Top of Data records

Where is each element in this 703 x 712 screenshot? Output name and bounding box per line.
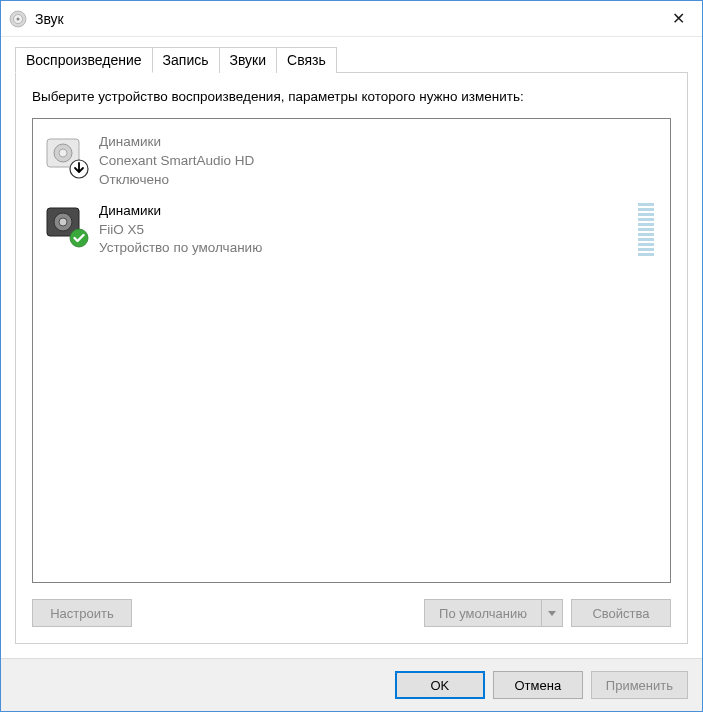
tab-sounds[interactable]: Звуки xyxy=(219,47,278,73)
close-icon: ✕ xyxy=(672,9,685,28)
device-list[interactable]: Динамики Conexant SmartAudio HD Отключен… xyxy=(32,118,671,583)
device-info: Динамики FiiO X5 Устройство по умолчанию xyxy=(99,202,630,259)
device-icon-wrap xyxy=(43,133,87,177)
properties-button[interactable]: Свойства xyxy=(571,599,671,627)
set-default-button[interactable]: По умолчанию xyxy=(424,599,541,627)
tab-playback[interactable]: Воспроизведение xyxy=(15,47,153,73)
content-area: Воспроизведение Запись Звуки Связь Выбер… xyxy=(1,37,702,658)
dialog-button-row: OK Отмена Применить xyxy=(1,658,702,711)
cancel-button[interactable]: Отмена xyxy=(493,671,583,699)
device-icon-wrap xyxy=(43,202,87,246)
device-status: Отключено xyxy=(99,171,660,190)
svg-point-5 xyxy=(59,149,67,157)
device-name: Динамики xyxy=(99,202,630,221)
sound-app-icon xyxy=(9,10,27,28)
device-name: Динамики xyxy=(99,133,660,152)
ok-button[interactable]: OK xyxy=(395,671,485,699)
panel-button-row: Настроить По умолчанию Свойства xyxy=(32,599,671,627)
svg-point-9 xyxy=(59,218,67,226)
device-info: Динамики Conexant SmartAudio HD Отключен… xyxy=(99,133,660,190)
close-button[interactable]: ✕ xyxy=(656,4,700,34)
device-item[interactable]: Динамики FiiO X5 Устройство по умолчанию xyxy=(39,196,664,265)
device-driver: FiiO X5 xyxy=(99,221,630,240)
playback-panel: Выберите устройство воспроизведения, пар… xyxy=(15,72,688,644)
tab-communications[interactable]: Связь xyxy=(276,47,337,73)
configure-button[interactable]: Настроить xyxy=(32,599,132,627)
apply-button[interactable]: Применить xyxy=(591,671,688,699)
level-meter xyxy=(638,202,654,256)
instruction-text: Выберите устройство воспроизведения, пар… xyxy=(32,89,671,104)
set-default-dropdown[interactable] xyxy=(541,599,563,627)
disabled-badge-icon xyxy=(69,159,89,179)
sound-dialog: Звук ✕ Воспроизведение Запись Звуки Связ… xyxy=(0,0,703,712)
window-title: Звук xyxy=(35,11,656,27)
tab-strip: Воспроизведение Запись Звуки Связь xyxy=(15,47,688,73)
tab-recording[interactable]: Запись xyxy=(152,47,220,73)
set-default-split-button[interactable]: По умолчанию xyxy=(424,599,563,627)
chevron-down-icon xyxy=(548,611,556,616)
device-driver: Conexant SmartAudio HD xyxy=(99,152,660,171)
default-check-icon xyxy=(69,228,89,248)
device-status: Устройство по умолчанию xyxy=(99,239,630,258)
device-item[interactable]: Динамики Conexant SmartAudio HD Отключен… xyxy=(39,127,664,196)
svg-point-2 xyxy=(17,17,20,20)
titlebar: Звук ✕ xyxy=(1,1,702,37)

Bottom of Data records

▶ Problem:
Exact transcription of the full listing above is required; images do not belong in it.

▶ Output for this exercise:
Where is each element in this 703 x 712 screenshot? Output name and bounding box per line.
tab-sounds[interactable]: Звуки xyxy=(219,47,278,73)
close-icon: ✕ xyxy=(672,9,685,28)
device-list[interactable]: Динамики Conexant SmartAudio HD Отключен… xyxy=(32,118,671,583)
device-info: Динамики FiiO X5 Устройство по умолчанию xyxy=(99,202,630,259)
device-icon-wrap xyxy=(43,133,87,177)
properties-button[interactable]: Свойства xyxy=(571,599,671,627)
set-default-button[interactable]: По умолчанию xyxy=(424,599,541,627)
tab-playback[interactable]: Воспроизведение xyxy=(15,47,153,73)
content-area: Воспроизведение Запись Звуки Связь Выбер… xyxy=(1,37,702,658)
dialog-button-row: OK Отмена Применить xyxy=(1,658,702,711)
cancel-button[interactable]: Отмена xyxy=(493,671,583,699)
device-icon-wrap xyxy=(43,202,87,246)
device-status: Отключено xyxy=(99,171,660,190)
svg-point-5 xyxy=(59,149,67,157)
device-name: Динамики xyxy=(99,202,630,221)
sound-app-icon xyxy=(9,10,27,28)
device-name: Динамики xyxy=(99,133,660,152)
ok-button[interactable]: OK xyxy=(395,671,485,699)
panel-button-row: Настроить По умолчанию Свойства xyxy=(32,599,671,627)
svg-point-9 xyxy=(59,218,67,226)
device-info: Динамики Conexant SmartAudio HD Отключен… xyxy=(99,133,660,190)
close-button[interactable]: ✕ xyxy=(656,4,700,34)
device-item[interactable]: Динамики FiiO X5 Устройство по умолчанию xyxy=(39,196,664,265)
device-driver: FiiO X5 xyxy=(99,221,630,240)
playback-panel: Выберите устройство воспроизведения, пар… xyxy=(15,72,688,644)
tab-communications[interactable]: Связь xyxy=(276,47,337,73)
configure-button[interactable]: Настроить xyxy=(32,599,132,627)
apply-button[interactable]: Применить xyxy=(591,671,688,699)
level-meter xyxy=(638,202,654,256)
instruction-text: Выберите устройство воспроизведения, пар… xyxy=(32,89,671,104)
set-default-dropdown[interactable] xyxy=(541,599,563,627)
disabled-badge-icon xyxy=(69,159,89,179)
sound-dialog: Звук ✕ Воспроизведение Запись Звуки Связ… xyxy=(0,0,703,712)
window-title: Звук xyxy=(35,11,656,27)
tab-strip: Воспроизведение Запись Звуки Связь xyxy=(15,47,688,73)
tab-recording[interactable]: Запись xyxy=(152,47,220,73)
set-default-split-button[interactable]: По умолчанию xyxy=(424,599,563,627)
chevron-down-icon xyxy=(548,611,556,616)
device-driver: Conexant SmartAudio HD xyxy=(99,152,660,171)
default-check-icon xyxy=(69,228,89,248)
device-status: Устройство по умолчанию xyxy=(99,239,630,258)
device-item[interactable]: Динамики Conexant SmartAudio HD Отключен… xyxy=(39,127,664,196)
svg-point-2 xyxy=(17,17,20,20)
titlebar: Звук ✕ xyxy=(1,1,702,37)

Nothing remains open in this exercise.